Imâm Jalâluddîn as-Suyûthî
meriwayatkan dalam Lubâb an-Nuqûl fî
Asbâb an-Nuzûlnya (Juz. 5, 4/an-Nisâ’), dengan menisbahkan kepada Ibnu Abî
Hâtim dalam Tafsîr Ibn Abî Hâtimnya:
“Dikemukakan oleh Ibnu Abî Hâtim yang bersumber dari
Mujâhid al-Makky bahwa: “Ayat (Ayat: 90, Surat an-Nisâ’) diturunkan mengenai
Hilâl bin ‘Uwaimîr al-Aslamî, dia (Hilâl bin ‘Uwaimîr al-Aslamî) telah membuat
perjanjian damai dengan kaum Muslimîn, sedangkan kaumnya (kaumnya Hilâl bin
‘Uwaimîr al-Aslamî) hendak memerangi kaum Muslimîn, akan tetapi dia (Hilâl bin
‘Uwaimîr al-Aslamî) tidak berkehendak memerangi kaum Muslimîn, dan juga ia
(Hilâl bin ‘Uwaimîr al-Aslamî) tidak berkehendak memerangi kaumnya (kaumnya
Hilâl bin ‘Uwaimîr al-Aslamî)”.
KETERANGAN:
Kata Imâm Jalâluddîn as-Suyûthî dalam Lubâb an-Nuqûl fî Asbâb
an-Nuzûlnya (Juz. 5, 4/an-Nisâ’): “Hadis yang ia riwayatkan di atas berkualitas
hasan”.
PENJELASAN:
‘Atsar Mujâhid al-Makky di atas adalah
Hadis Maqthu’, akan tetapi Atsar di atas
terdapat bukti-bukti yang kuat yang menunjukkan ke-marfu’-annya,
sehingga Atsar di atas dihukumi Marfu’ Mursal.
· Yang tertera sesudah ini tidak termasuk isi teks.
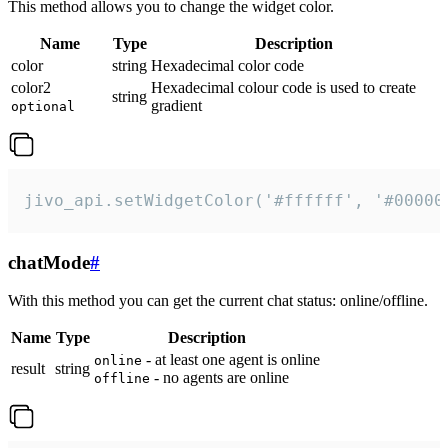
This method allows you to change the widget color.
Name
Type
Description
color
string
Hexadecimal color code
color2
Hexadecimal colour code is used to create
string
gradient
optional
jivo_api.setWidgetColor('#ffffff', '#00000
chatMode
#
With this method you can get the current chat status: online/offline.
Name
Type
Description
- at least one agent is online
online
result
string
- no agents are online
offline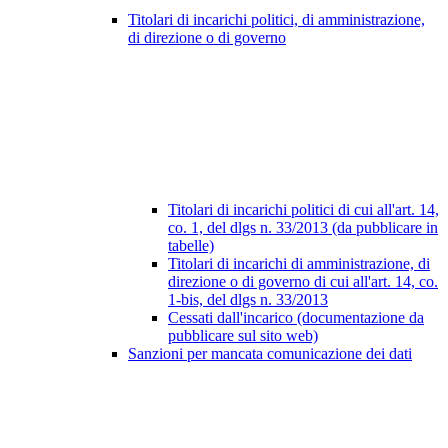
Titolari di incarichi politici, di amministrazione,
di direzione o di governo
Titolari di incarichi politici di cui all'art. 14,
co. 1, del dlgs n. 33/2013 (da pubblicare in
tabelle)
Titolari di incarichi di amministrazione, di
direzione o di governo di cui all'art. 14, co.
1-bis, del dlgs n. 33/2013
Cessati dall'incarico (documentazione da
pubblicare sul sito web)
Sanzioni per mancata comunicazione dei dati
Karena para Muhadditsîn telah bersepakat bahwa: “Perkataan
Tâbi’în terkadang dipandang sebagai perkataan Sahabat,
apabila perkataan tersebut semata tidak diperoleh melalui ijtihad. Begitu juga
sebaliknya, perkataan Sahabat yang dianggap bukan sebagai ijtihad, maka juga
dipandang sebagai perkataan Nabi SAW. sendiri”. Sebagaimana penjelasan para
Muhadditsîn tersebut, maka Atsar Mujâhid al-Makky di atas
tergolong Marfu’ Mursal oleh para Muhadditsîn.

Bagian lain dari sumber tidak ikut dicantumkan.